[Opening SOURCE DATA section]

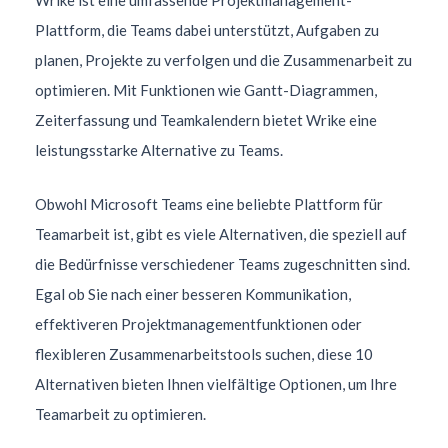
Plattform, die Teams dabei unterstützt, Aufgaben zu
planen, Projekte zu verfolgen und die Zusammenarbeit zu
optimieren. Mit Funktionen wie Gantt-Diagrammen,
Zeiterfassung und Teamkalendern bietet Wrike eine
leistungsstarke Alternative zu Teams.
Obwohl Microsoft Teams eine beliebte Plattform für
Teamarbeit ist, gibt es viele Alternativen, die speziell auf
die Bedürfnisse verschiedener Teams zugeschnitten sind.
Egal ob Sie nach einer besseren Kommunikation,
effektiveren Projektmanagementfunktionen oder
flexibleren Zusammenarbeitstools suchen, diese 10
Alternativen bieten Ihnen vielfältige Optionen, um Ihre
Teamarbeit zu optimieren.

[Closing SOURCE DATA section]

## WHAT YOU SHOULD DO
What is needed is an exact copy of the line containing "Obwohl Microsoft Teams" and each line after it, through the final line of the entries above.

## PROBLEM SOLUTION
Obwohl Microsoft Teams eine beliebte Plattform für
Teamarbeit ist, gibt es viele Alternativen, die speziell auf
die Bedürfnisse verschiedener Teams zugeschnitten sind.
Egal ob Sie nach einer besseren Kommunikation,
effektiveren Projektmanagementfunktionen oder
flexibleren Zusammenarbeitstools suchen, diese 10
Alternativen bieten Ihnen vielfältige Optionen, um Ihre
Teamarbeit zu optimieren.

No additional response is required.